Extracted page text data:

========================

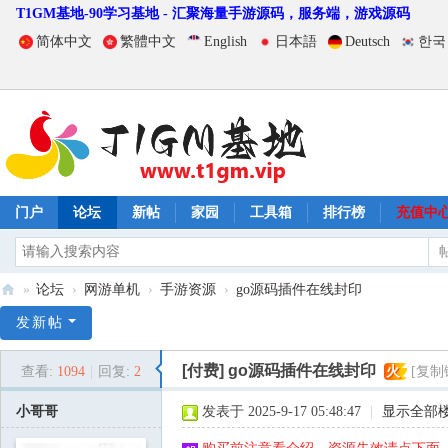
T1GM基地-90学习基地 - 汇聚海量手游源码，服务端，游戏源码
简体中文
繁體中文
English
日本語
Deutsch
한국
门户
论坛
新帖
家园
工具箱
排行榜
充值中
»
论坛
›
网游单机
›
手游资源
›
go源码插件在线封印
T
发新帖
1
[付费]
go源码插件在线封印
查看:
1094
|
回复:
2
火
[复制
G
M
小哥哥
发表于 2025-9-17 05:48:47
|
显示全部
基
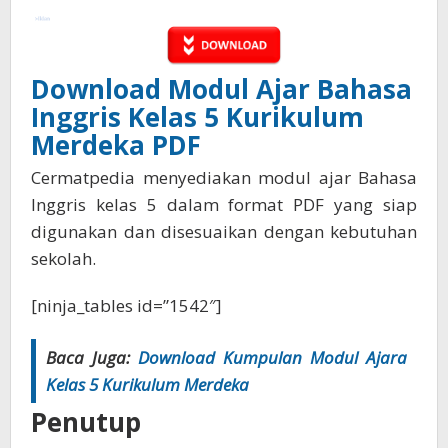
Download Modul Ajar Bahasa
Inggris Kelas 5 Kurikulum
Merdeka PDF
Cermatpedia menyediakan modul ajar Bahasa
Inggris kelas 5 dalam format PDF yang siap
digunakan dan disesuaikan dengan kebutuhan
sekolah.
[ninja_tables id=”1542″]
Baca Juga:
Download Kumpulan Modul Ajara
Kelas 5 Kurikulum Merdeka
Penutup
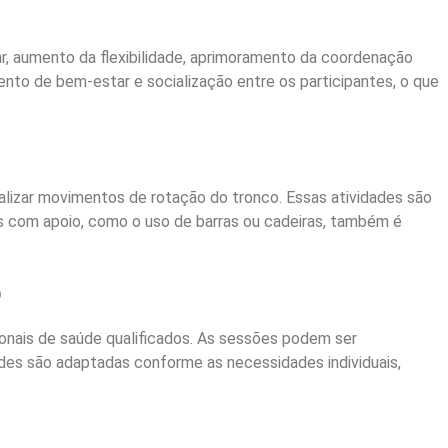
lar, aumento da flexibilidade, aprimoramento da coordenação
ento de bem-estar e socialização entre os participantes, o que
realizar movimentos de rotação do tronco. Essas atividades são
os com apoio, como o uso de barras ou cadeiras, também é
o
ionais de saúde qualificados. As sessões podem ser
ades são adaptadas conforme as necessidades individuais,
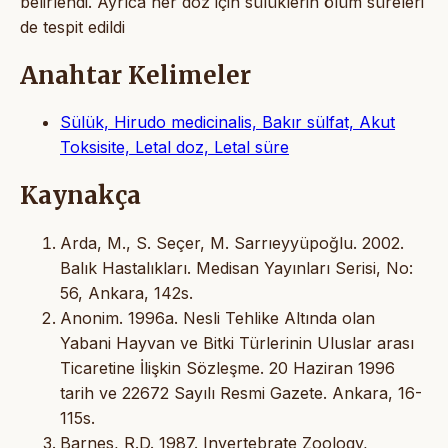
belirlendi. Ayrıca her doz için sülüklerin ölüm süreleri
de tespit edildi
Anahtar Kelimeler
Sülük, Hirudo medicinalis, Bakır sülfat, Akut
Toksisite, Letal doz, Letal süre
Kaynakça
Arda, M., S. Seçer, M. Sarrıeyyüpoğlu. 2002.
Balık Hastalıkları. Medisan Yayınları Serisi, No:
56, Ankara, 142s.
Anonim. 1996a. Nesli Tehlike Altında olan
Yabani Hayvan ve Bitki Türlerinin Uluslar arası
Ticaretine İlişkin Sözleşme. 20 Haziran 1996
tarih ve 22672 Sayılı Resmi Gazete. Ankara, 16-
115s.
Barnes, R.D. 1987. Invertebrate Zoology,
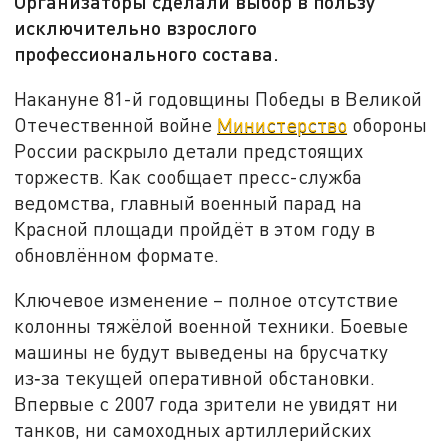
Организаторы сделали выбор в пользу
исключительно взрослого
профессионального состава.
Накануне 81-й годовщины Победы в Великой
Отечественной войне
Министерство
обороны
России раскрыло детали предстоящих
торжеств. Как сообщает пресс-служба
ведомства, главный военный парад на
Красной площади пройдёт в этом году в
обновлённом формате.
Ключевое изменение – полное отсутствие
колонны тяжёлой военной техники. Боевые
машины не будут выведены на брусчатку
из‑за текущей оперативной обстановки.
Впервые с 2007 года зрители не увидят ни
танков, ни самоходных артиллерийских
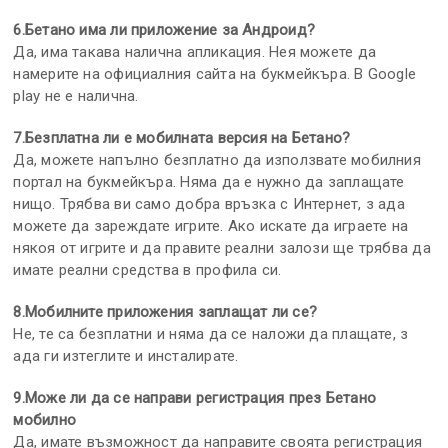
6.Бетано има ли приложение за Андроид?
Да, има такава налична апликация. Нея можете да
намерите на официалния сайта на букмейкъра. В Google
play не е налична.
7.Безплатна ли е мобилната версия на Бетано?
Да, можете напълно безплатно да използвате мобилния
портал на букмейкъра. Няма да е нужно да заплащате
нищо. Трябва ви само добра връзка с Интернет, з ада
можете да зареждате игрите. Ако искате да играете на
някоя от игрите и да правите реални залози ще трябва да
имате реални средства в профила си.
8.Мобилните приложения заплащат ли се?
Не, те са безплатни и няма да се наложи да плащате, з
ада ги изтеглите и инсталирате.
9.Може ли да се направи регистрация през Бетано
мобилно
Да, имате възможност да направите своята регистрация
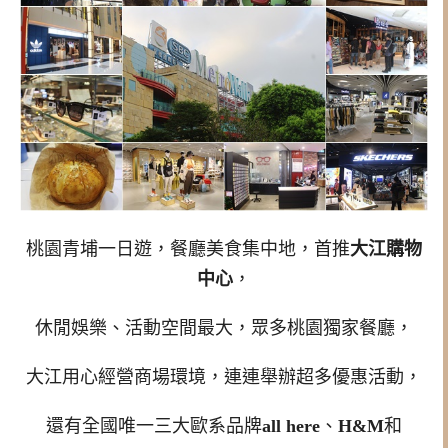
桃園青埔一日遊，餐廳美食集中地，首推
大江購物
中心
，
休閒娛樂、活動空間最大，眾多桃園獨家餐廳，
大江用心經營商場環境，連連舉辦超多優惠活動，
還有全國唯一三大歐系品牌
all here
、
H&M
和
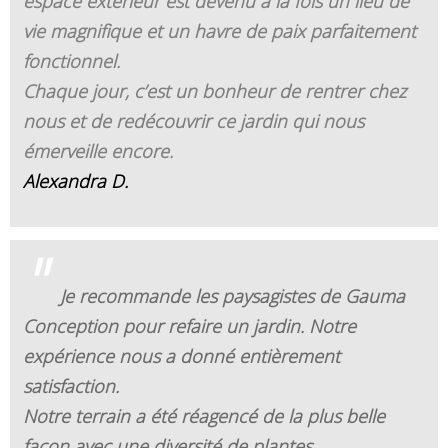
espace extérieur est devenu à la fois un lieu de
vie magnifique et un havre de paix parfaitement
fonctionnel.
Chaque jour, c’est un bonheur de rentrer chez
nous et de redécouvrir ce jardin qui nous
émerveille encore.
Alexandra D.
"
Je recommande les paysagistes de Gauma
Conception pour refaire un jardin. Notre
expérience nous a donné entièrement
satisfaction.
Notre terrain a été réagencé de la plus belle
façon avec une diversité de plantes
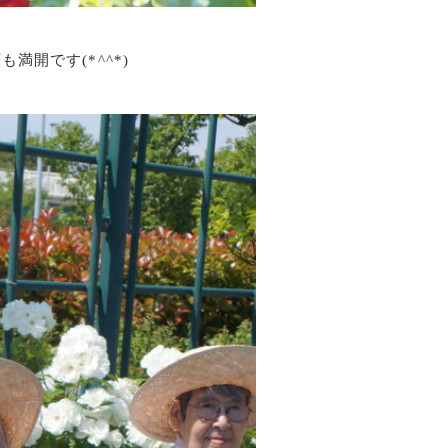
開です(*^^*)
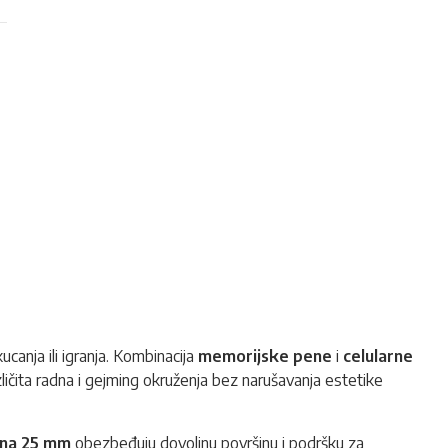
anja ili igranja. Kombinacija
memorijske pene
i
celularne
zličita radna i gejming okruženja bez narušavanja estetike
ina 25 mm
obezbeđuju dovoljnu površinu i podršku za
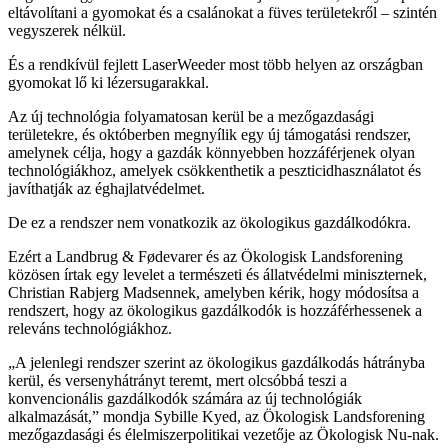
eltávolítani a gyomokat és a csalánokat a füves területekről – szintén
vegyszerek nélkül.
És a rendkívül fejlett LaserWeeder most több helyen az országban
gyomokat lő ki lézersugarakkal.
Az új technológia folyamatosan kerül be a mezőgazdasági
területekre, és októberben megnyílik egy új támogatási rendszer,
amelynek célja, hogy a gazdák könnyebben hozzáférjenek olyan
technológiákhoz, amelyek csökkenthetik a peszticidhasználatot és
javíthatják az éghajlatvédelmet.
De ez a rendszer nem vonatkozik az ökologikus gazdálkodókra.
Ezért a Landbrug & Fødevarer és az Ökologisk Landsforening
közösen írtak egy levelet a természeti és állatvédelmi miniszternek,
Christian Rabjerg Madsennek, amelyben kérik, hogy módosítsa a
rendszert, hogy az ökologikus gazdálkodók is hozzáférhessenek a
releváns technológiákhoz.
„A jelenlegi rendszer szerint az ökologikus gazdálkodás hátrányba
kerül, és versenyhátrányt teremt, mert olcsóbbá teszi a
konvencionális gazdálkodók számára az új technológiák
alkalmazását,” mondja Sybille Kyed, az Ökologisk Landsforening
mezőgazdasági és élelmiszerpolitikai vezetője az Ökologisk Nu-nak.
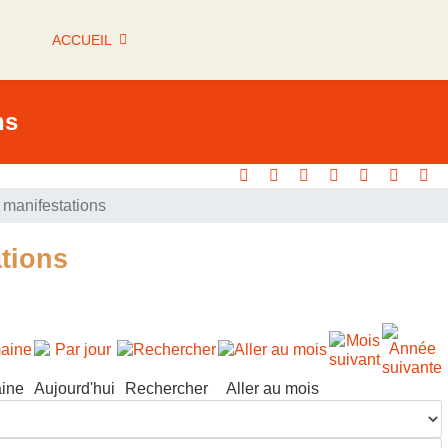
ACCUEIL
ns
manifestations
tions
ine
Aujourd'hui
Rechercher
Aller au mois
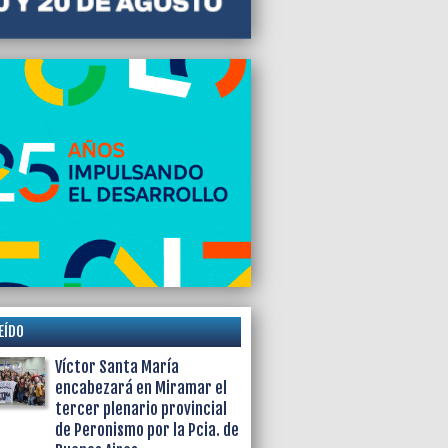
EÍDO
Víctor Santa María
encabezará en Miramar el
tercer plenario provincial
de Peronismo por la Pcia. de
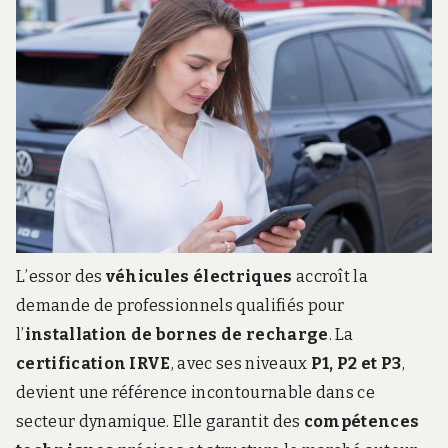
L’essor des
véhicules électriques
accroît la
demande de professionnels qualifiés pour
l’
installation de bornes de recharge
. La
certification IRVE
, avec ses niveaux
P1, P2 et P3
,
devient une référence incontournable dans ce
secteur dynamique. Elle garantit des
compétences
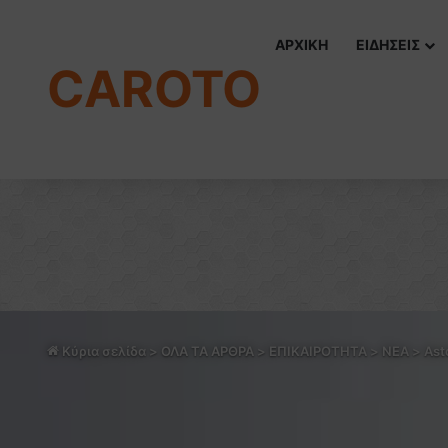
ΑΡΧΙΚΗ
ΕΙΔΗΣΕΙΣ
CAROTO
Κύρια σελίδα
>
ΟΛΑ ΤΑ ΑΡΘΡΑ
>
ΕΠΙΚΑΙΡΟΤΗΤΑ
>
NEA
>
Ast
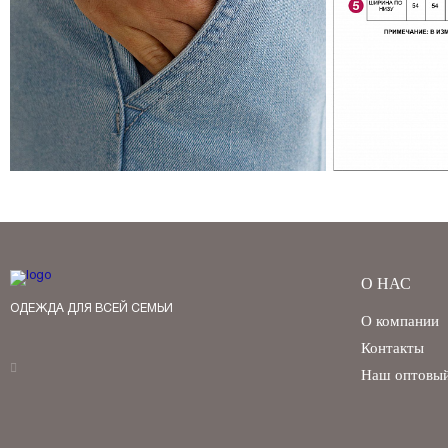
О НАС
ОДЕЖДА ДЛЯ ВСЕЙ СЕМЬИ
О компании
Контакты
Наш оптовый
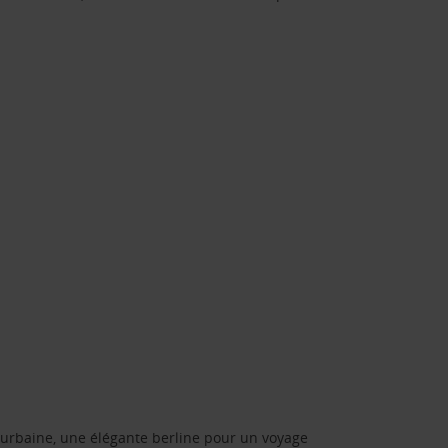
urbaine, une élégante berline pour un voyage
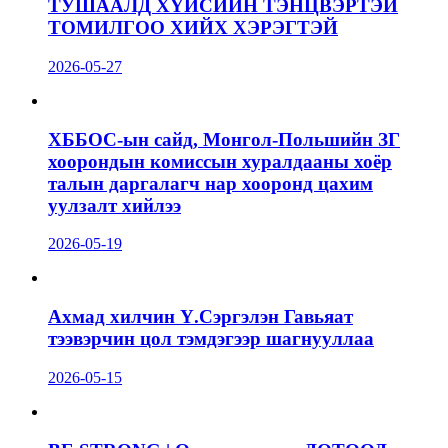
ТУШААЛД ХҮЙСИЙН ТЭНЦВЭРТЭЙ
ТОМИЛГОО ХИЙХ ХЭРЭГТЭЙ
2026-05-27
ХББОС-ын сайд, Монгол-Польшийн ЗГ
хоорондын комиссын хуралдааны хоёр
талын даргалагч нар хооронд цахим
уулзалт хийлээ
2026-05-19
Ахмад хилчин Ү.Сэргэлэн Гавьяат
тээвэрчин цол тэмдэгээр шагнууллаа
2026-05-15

========================

PROMPT: Output the records above exactly; leave out the pictures.

RESULT OF THIS TASK:
T1GM基地-90学习基地 - 汇聚海量手游源码，服务端，游戏源码
简体中文
繁體中文
English
日本語
Deutsch
한국
门户
论坛
新帖
家园
工具箱
排行榜
充值中
»
论坛
›
网游单机
›
手游资源
›
go源码插件在线封印
T
发新帖
1
[付费]
go源码插件在线封印
查看:
1094
|
回复:
2
火
[复制
G
M
小哥哥
发表于 2025-9-17 05:48:47
|
显示全部
基
Download Modul Ajar Bahasa
Inggris Kelas 5 Kurikulum
Merdeka PDF
Cermatpedia menyediakan modul ajar Bahasa
Inggris kelas 5 dalam format PDF yang siap
digunakan dan disesuaikan dengan kebutuhan
sekolah.
[ninja_tables id=”1542″]
Baca Juga:
Download Kumpulan Modul Ajara
Kelas 5 Kurikulum Merdeka
Penutup
lar, aumento da flexibilidade, aprimoramento da coordenação
ento de bem-estar e socialização entre os participantes, o que
realizar movimentos de rotação do tronco. Essas atividades são
os com apoio, como o uso de barras ou cadeiras, também é
o
ionais de saúde qualificados. As sessões podem ser
ades são adaptadas conforme as necessidades individuais,
belirlendi. Ayrıca her doz için sülüklerin ölüm süreleri
de tespit edildi
Anahtar Kelimeler
Sülük, Hirudo medicinalis, Bakır sülfat, Akut
Toksisite, Letal doz, Letal süre
Kaynakça
Arda, M., S. Seçer, M. Sarrıeyyüpoğlu. 2002.
Balık Hastalıkları. Medisan Yayınları Serisi, No:
56, Ankara, 142s.
Anonim. 1996a. Nesli Tehlike Altında olan
Yabani Hayvan ve Bitki Türlerinin Uluslar arası
Ticaretine İlişkin Sözleşme. 20 Haziran 1996
tarih ve 22672 Sayılı Resmi Gazete. Ankara, 16-
115s.
Barnes, R.D. 1987. Invertebrate Zoology,
Организаторы сделали выбор в пользу
исключительно взрослого
профессионального состава.
Накануне 81-й годовщины Победы в Великой
Отечественной войне
Министерство
обороны
России раскрыло детали предстоящих
торжеств. Как сообщает пресс-служба
ведомства, главный военный парад на
Красной площади пройдёт в этом году в
обновлённом формате.
Ключевое изменение – полное отсутствие
колонны тяжёлой военной техники. Боевые
машины не будут выведены на брусчатку
из‑за текущей оперативной обстановки.
Впервые с 2007 года зрители не увидят ни
танков, ни самоходных артиллерийских
6.Бетано има ли приложение за Андроид?
Да, има такава налична апликация. Нея можете да
намерите на официалния сайта на букмейкъра. В Google
play не е налична.
7.Безплатна ли е мобилната версия на Бетано?
Да, можете напълно безплатно да използвате мобилния
портал на букмейкъра. Няма да е нужно да заплащате
нищо. Трябва ви само добра връзка с Интернет, з ада
можете да зареждате игрите. Ако искате да играете на
някоя от игрите и да правите реални залози ще трябва да
имате реални средства в профила си.
8.Мобилните приложения заплащат ли се?
Не, те са безплатни и няма да се наложи да плащате, з
ада ги изтеглите и инсталирате.
9.Може ли да се направи регистрация през Бетано
мобилно
Да, имате възможност да направите своята регистрация
桃園青埔一日遊，餐廳美食集中地，首推
大江購物
中心
，
休閒娛樂、活動空間最大，眾多桃園獨家餐廳，
大江用心經營商場環境，連連舉辦超多優惠活動，
還有全國唯一三大歐系品牌
all here
、
H&M
和
espace extérieur est devenu à la fois un lieu de
vie magnifique et un havre de paix parfaitement
fonctionnel.
Chaque jour, c’est un bonheur de rentrer chez
nous et de redécouvrir ce jardin qui nous
émerveille encore.
Alexandra D.
"
Je recommande les paysagistes de Gauma
Conception pour refaire un jardin. Notre
expérience nous a donné entièrement
satisfaction.
Notre terrain a été réagencé de la plus belle
façon avec une diversité de plantes
開です(*^^*)
anja ili igranja. Kombinacija
memorijske pene
i
celularne
zličita radna i gejming okruženja bez narušavanja estetike
ina 25 mm
obezbeđuju dovoljnu površinu i podršku za
eltávolítani a gyomokat és a csalánokat a füves területekről – szintén
vegyszerek nélkül.
És a rendkívül fejlett LaserWeeder most több helyen az országban
gyomokat lő ki lézersugarakkal.
Az új technológia folyamatosan kerül be a mezőgazdasági
területekre, és októberben megnyílik egy új támogatási rendszer,
amelynek célja, hogy a gazdák könnyebben hozzáférjenek olyan
technológiákhoz, amelyek csökkenthetik a peszticidhasználatot és
javíthatják az éghajlatvédelmet.
De ez a rendszer nem vonatkozik az ökologikus gazdálkodókra.
Ezért a Landbrug & Fødevarer és az Ökologisk Landsforening
közösen írtak egy levelet a természeti és állatvédelmi miniszternek,
Christian Rabjerg Madsennek, amelyben kérik, hogy módosítsa a
rendszert, hogy az ökologikus gazdálkodók is hozzáférhessenek a
releváns technológiákhoz.
„A jelenlegi rendszer szerint az ökologikus gazdálkodás hátrányba
kerül, és versenyhátrányt teremt, mert olcsóbbá teszi a
konvencionális gazdálkodók számára az új technológiák
alkalmazását,” mondja Sybille Kyed, az Ökologisk Landsforening
mezőgazdasági és élelmiszerpolitikai vezetője az Ökologisk Nu-nak.
ACCUEIL
ns
manifestations
tions
ine
Aujourd'hui
Rechercher
Aller au mois
EÍDO
Víctor Santa María
encabezará en Miramar el
tercer plenario provincial
de Peronismo por la Pcia. de
L’essor des
véhicules électriques
accroît la
demande de professionnels qualifiés pour
l’
installation de bornes de recharge
. La
certification IRVE
, avec ses niveaux
P1, P2 et P3
,
devient une référence incontournable dans ce
secteur dynamique. Elle garantit des
compétences
ΑΡΧΙΚΗ
ΕΙΔΗΣΕΙΣ
CAROTO
Κύρια σελίδα
>
ΟΛΑ ΤΑ ΑΡΘΡΑ
>
ΕΠΙΚΑΙΡΟΤΗΤΑ
>
NEA
>
Ast
О НАС
ОДЕЖДА ДЛЯ ВСЕЙ СЕМЬИ
О компании
Контакты
Наш оптовый
urbaine, une élégante berline pour un voyage
ТУШААЛД ХҮЙСИЙН ТЭНЦВЭРТЭЙ
ТОМИЛГОО ХИЙХ ХЭРЭГТЭЙ
2026-05-27
ХББОС-ын сайд, Монгол-Польшийн ЗГ
хоорондын комиссын хуралдааны хоёр
талын даргалагч нар хооронд цахим
уулзалт хийлээ
2026-05-19
Ахмад хилчин Ү.Сэргэлэн Гавьяат
тээвэрчин цол тэмдэгээр шагнууллаа
2026-05-15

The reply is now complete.